Transcribed page contents:

▼

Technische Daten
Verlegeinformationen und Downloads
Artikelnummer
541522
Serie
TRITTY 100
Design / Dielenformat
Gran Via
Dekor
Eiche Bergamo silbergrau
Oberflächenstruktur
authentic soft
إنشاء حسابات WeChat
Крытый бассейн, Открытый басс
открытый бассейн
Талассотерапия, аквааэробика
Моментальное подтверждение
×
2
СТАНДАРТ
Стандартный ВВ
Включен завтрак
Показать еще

▲
▼

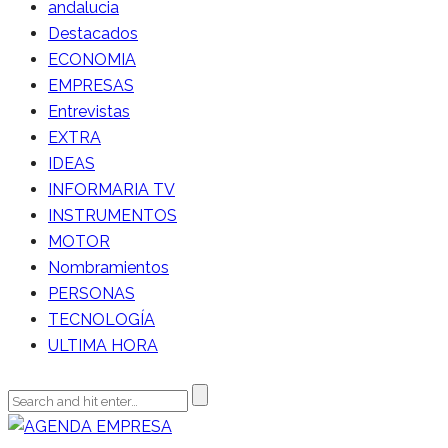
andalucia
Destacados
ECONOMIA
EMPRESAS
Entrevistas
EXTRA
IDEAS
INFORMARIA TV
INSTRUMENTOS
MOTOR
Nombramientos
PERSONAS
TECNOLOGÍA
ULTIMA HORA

▲

Problem details
Look through the entries above for the word "бассейн". Say how many lines contain it, using only a number.

Exercise answer
2